-------- Records supplied

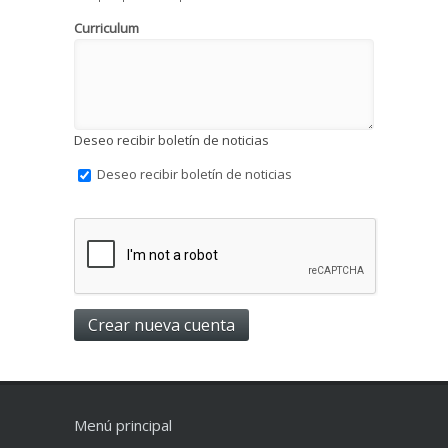
Curriculum
Deseo recibir boletín de noticias
Deseo recibir boletín de noticias
Menú principal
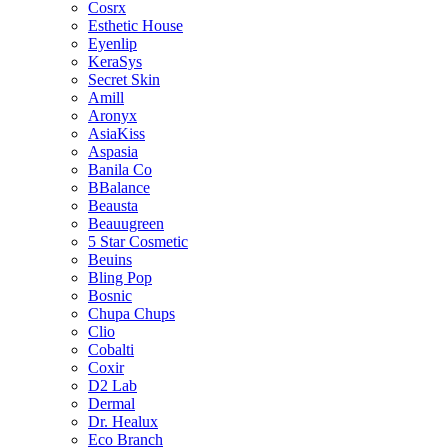
Cosrx
Esthetic House
Eyenlip
KeraSys
Secret Skin
Amill
Aronyx
AsiaKiss
Aspasia
Banila Co
BBalance
Beausta
Beauugreen
5 Star Cosmetic
Beuins
Bling Pop
Bosnic
Chupa Chups
Clio
Cobalti
Coxir
D2 Lab
Dermal
Dr. Healux
Eco Branch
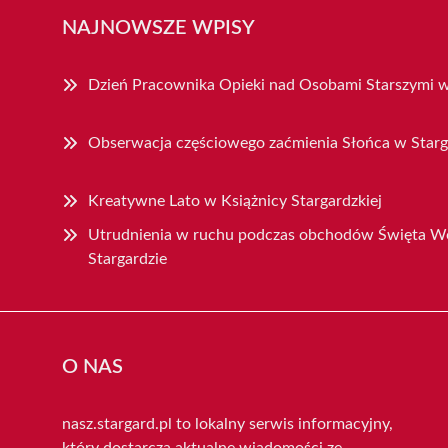
NAJNOWSZE WPISY
Dzień Pracownika Opieki nad Osobami Starszymi w
Obserwacja częściowego zaćmienia Słońca w Starg
Kreatywne Lato w Książnicy Stargardzkiej
Utrudnienia w ruchu podczas obchodów Święta Wo
Stargardzie
O NAS
nasz.stargard.pl to lokalny serwis informacyjny,
który dostarcza aktualne wiadomości ze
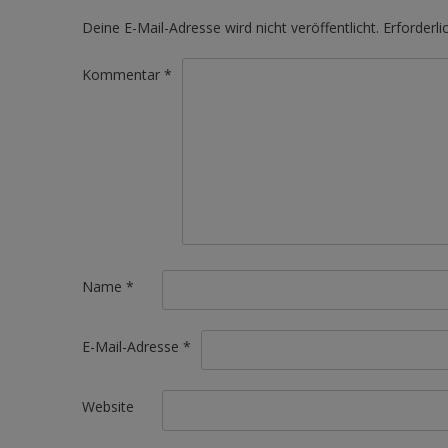
Deine E-Mail-Adresse wird nicht veröffentlicht.
Erforderli
Kommentar
*
Name
*
E-Mail-Adresse
*
Website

----------------

Task statement - Extract from the material above the stretch running from the line containing "Menú principal" through the line containing "Dzień Pracownika Opieki". Keep the text exact and the pictures out.

Task solution -
Menú principal
Cosrx
Esthetic House
Eyenlip
KeraSys
Secret Skin
Amill
Aronyx
AsiaKiss
Aspasia
Banila Co
BBalance
Beausta
Beauugreen
5 Star Cosmetic
Beuins
Bling Pop
Bosnic
Chupa Chups
Clio
Cobalti
Coxir
D2 Lab
Dermal
Dr. Healux
Eco Branch
NAJNOWSZE WPISY
Dzień Pracownika Opieki nad Osobami Starszymi w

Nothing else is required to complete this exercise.